My transnational research uncovers the surprising connections, both real and imagined, between US reformers and Russian terrorists at the turn of the century. I am deeply interested in the US-Russia relationship and the way the United States has long seen Russia as its “dark twin.” My research argues that the stories of Russian terrorist women helped to humanize the Russian people in the American imagination, producing a sympathy for Russian revolution that became unimaginable after the October Revolution in 1917 which brought the Bolsheviks to power.

My research has been supported by several Binghamton University fellowships and grants. I have also received important funding from the U.S. State Department for Russian language study. Two Title VIII grants supported two summers of intensive Russian training at Indiana University and I was fortunate to receive a highly competitive Critical Language Scholarship to Vladimir, Russia in 2017. I am very grateful for these grants and one of my major research goals is to share my knowledge of Russian history, culture, and politics in order to support a deeper and more meaningful discourse between the U.S. and Russia.

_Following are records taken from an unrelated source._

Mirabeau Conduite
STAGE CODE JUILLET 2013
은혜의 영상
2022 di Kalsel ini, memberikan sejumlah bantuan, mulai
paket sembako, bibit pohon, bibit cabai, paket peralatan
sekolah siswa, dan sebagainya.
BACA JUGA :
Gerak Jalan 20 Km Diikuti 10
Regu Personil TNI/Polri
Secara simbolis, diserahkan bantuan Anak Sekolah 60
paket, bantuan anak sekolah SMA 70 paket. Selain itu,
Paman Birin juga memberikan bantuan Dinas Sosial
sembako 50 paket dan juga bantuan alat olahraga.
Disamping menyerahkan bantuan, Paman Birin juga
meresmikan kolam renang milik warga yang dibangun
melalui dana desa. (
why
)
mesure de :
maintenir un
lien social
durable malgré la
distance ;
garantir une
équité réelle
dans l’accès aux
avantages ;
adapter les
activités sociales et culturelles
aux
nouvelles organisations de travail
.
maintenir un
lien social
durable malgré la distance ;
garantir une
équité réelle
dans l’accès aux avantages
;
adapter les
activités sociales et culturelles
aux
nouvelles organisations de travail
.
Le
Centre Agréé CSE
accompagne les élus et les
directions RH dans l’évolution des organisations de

To hear more about my research and its contemporary relevance, check out my 2019 Ignite Talk at Binghamton University:

Publications

I recently published a peer-reviewed document collection in the Women and Social Movements in the United States, 1600-2000. My project, entitled “Progressive Reformers, the Russian Revolution, and the Politics of Friendship: America Women’s Ties to Revolutionary Catherine Breshkovsky,” explored the relationship between a Russian revolutionary women and American suffragists and settlement house workers. I argue that their shared ideas about human progress & a belief in women’s positive political influence helped unite these women before WWI. The arrival of world war, however, and its attending nationalist movements, severely damaged this connection.

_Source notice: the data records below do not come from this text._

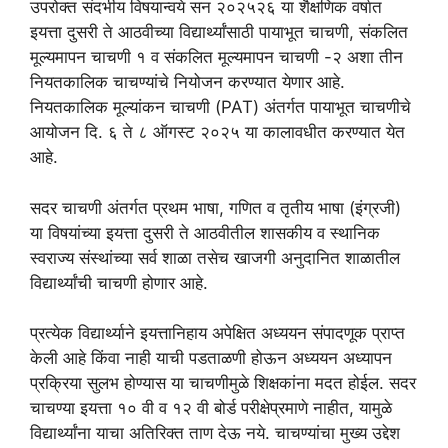
उपरोक्त संदर्भीय विषयान्वये सन २०२५२६ या शैक्षणिक वर्षात
इयत्ता दुसरी ते आठवीच्या विद्यार्थ्यांसाठी पायाभूत चाचणी, संकलित
मूल्यमापन चाचणी १ व संकलित मूल्यमापन चाचणी -२ अशा तीन
नियतकालिक चाचण्यांचे नियोजन करण्यात येणार आहे.
नियतकालिक मूल्यांकन चाचणी (PAT) अंतर्गत पायाभूत चाचणीचे
आयोजन दि. ६ ते ८ ऑगस्ट २०२५ या कालावधीत करण्यात येत
आहे.
सदर चाचणी अंतर्गत प्रथम भाषा, गणित व तृतीय भाषा (इंग्रजी)
या विषयांच्या इयत्ता दुसरी ते आठवीतील शासकीय व स्थानिक
स्वराज्य संस्थांच्या सर्व शाळा तसेच खाजगी अनुदानित शाळातील
विद्यार्थ्यांची चाचणी होणार आहे.
प्रत्येक विद्यार्थ्याने इयत्तानिहाय अपेक्षित अध्ययन संपादणूक प्राप्त
केली आहे किंवा नाही याची पडताळणी होऊन अध्ययन अध्यापन
प्रक्रिया सुलभ होण्यास या चाचणीमुळे शिक्षकांना मदत होईल. सदर
चाचण्या इयत्ता १० वी व १२ वी बोर्ड परीक्षेप्रमाणे नाहीत, यामुळे
विद्यार्थ्यांना याचा अतिरिक्त ताण देऊ नये. चाचण्यांचा मुख्य उद्देश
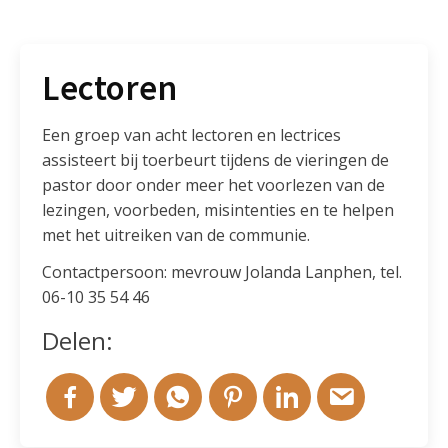
Lectoren
Een groep van acht lectoren en lectrices
assisteert bij toerbeurt tijdens de vieringen de
pastor door onder meer het voorlezen van de
lezingen, voorbeden, misintenties en te helpen
met het uitreiken van de communie.
Contactpersoon: mevrouw Jolanda Lanphen, tel.
06-10 35 54 46
Delen:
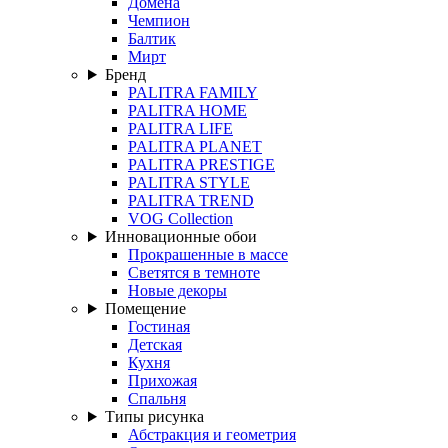
Домена
Чемпион
Балтик
Мирт
Бренд
PALITRA FAMILY
PALITRA HOME
PALITRA LIFE
PALITRA PLANET
PALITRA PRESTIGE
PALITRA STYLE
PALITRA TREND
VOG Collection
Инновационные обои
Прокрашенные в массе
Светятся в темноте
Новые декоры
Помещение
Гостиная
Детская
Кухня
Прихожая
Спальня
Типы рисунка
Абстракция и геометрия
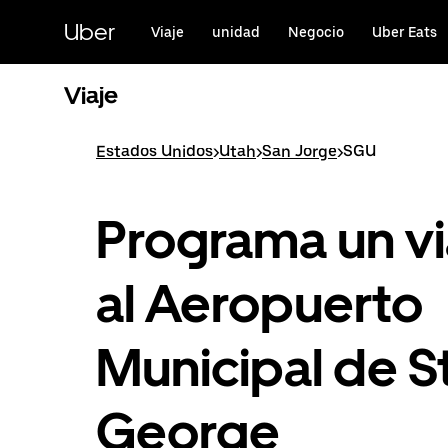
Saltar
al
Uber
Viaje
unidad
Negocio
Uber Eats
contenido
principal
Viaje
Estados Unidos
>
Utah
>
San Jorge
>
SGU
Programa un vi
al Aeropuerto
Municipal de St
George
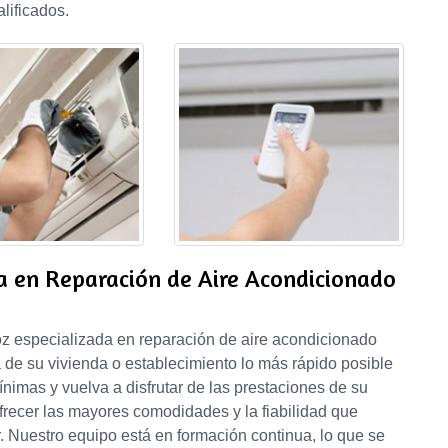
lificados.
a en Reparación de Aire Acondicionado
z especializada en reparación de aire acondicionado
de su vivienda o establecimiento lo más rápido posible
ínimas y vuelva a disfrutar de las prestaciones de su
recer las mayores comodidades y la fiabilidad que
. Nuestro equipo está en formación continua, lo que se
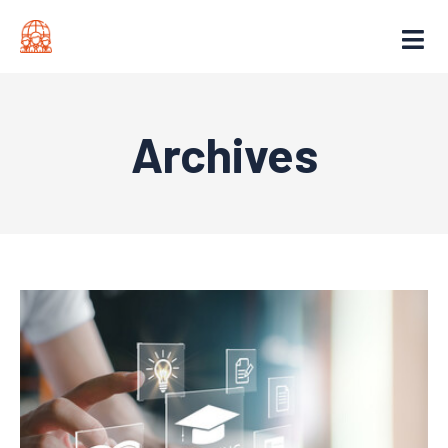
Archives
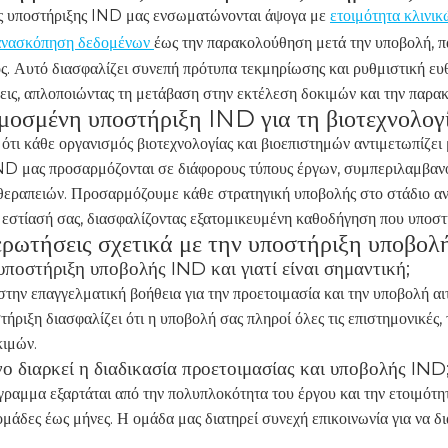
ς υποστήριξης IND μας ενσωματώνονται άψογα με
ετοιμότητα κλινι
 ανασκόπηση δεδομένων
έως την παρακολούθηση μετά την υποβολή, π
ος. Αυτό διασφαλίζει συνεπή πρότυπα τεκμηρίωσης και ρυθμιστική ευ
σεις, απλοποιώντας τη μετάβαση στην εκτέλεση δοκιμών και την παρα
οσμένη υποστήριξη IND για τη βιοτεχνολογία
ότι κάθε οργανισμός βιοτεχνολογίας και βιοεπιστημών αντιμετωπίζει
ND μας προσαρμόζονται σε διάφορους τύπους έργων, συμπεριλαμβαν
θεραπειών. Προσαρμόζουμε κάθε στρατηγική υποβολής στο στάδιο ανά
 εστίασή σας, διασφαλίζοντας εξατομικευμένη καθοδήγηση που υποστη
ερωτήσεις σχετικά με την υποστήριξη υποβο
 υποστήριξη υποβολής IND και γιατί είναι σημαντική;
στην επαγγελματική βοήθεια για την προετοιμασία και την υποβολή α
ήριξη διασφαλίζει ότι η υποβολή σας πληροί όλες τις επιστημονικές, 
κιμών.
ο διαρκεί η διαδικασία προετοιμασίας και υποβολής IND
γραμμα εξαρτάται από την πολυπλοκότητα του έργου και την ετοιμότη
μάδες έως μήνες. Η ομάδα μας διατηρεί συνεχή επικοινωνία για να δι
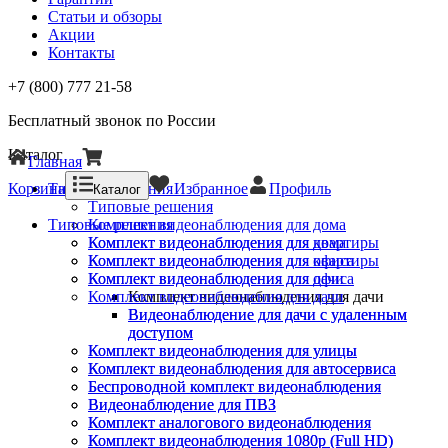
Статьи и обзоры
Акции
Контакты
+7 (800) 777 21-58
Бесплатный звонок по России
Каталог
Главная
Корзина
Типовые решения
Избранное
Профиль
Каталог
Типовые решения
Типовые решения
Комплект видеонаблюдения для дома
Комплект видеонаблюдения для квартиры
Комплект видеонаблюдения для дома
Комплект видеонаблюдения для офиса
Комплект видеонаблюдения для квартиры
Комплект видеонаблюдения для дачи
Комплект видеонаблюдения для офиса
Комплект видеонаблюдения для дачи
Комплект видеонаблюдения для дачи
Видеонаблюдение для дачи с удаленным
Видеонаблюдение для дачи с удаленным
доступом
доступом
Комплект видеонаблюдения для улицы
Комплект видеонаблюдения для улицы
Комплект видеонаблюдения для автосервиса
Комплект видеонаблюдения для автосервиса
Беспроводной комплект видеонаблюдения
Беспроводной комплект видеонаблюдения
Видеонаблюдение для ПВЗ
Видеонаблюдение для ПВЗ
Комплект аналогового видеонаблюдения
Комплект аналогового видеонаблюдения
Комплект видеонаблюдения 1080p (Full HD)
Комплект видеонаблюдения 1080p (Full HD)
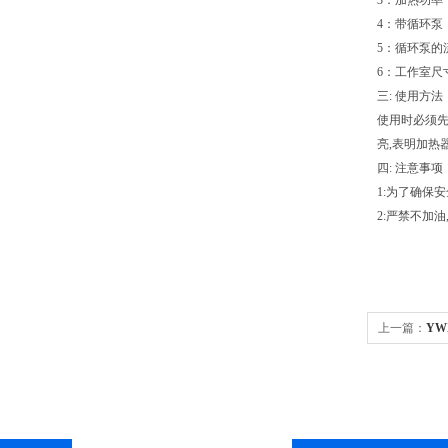
3：加热功率：
4：带循环泵
5：循环泵的流
6：工作室尺寸：
三:
使用方法
使用时必须先
亮,表明加热
四:
注意事项
1:为了确保
2:严禁不加油
上一篇：
YW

I described my document collection and how I came to this topic in the video below:

I currently have an article forthcoming for the Massachusetts Historical Review about the relationships between former Boston abolitionists and Russian terrorists in the 1880s. It will be published in Summer 2022.

My book reviews have been included in Women and Social Movements, 1600-2000, the New York History Journal, and the Los Angeles Review of Books.

Upcoming Presentations

I will be presenting on the Free Russia movement and the question of legitimate violence in the Progressive Era at the 2022 OAH in Boston.